[Start of Attachment]

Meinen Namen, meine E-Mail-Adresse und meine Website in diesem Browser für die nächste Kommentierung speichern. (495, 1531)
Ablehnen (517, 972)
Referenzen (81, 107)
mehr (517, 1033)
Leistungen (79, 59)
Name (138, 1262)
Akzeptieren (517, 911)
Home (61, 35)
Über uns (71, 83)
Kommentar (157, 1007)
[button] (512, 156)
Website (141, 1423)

[End of Attachment]

= REQUIRED ACTION =
Among the records, find every line holding the word "Website" and copy it.

= TASK ANSWER =
Meinen Namen, meine E-Mail-Adresse und meine Website in diesem Browser für die nächste Kommentierung speichern. (495, 1531)
Website (141, 1423)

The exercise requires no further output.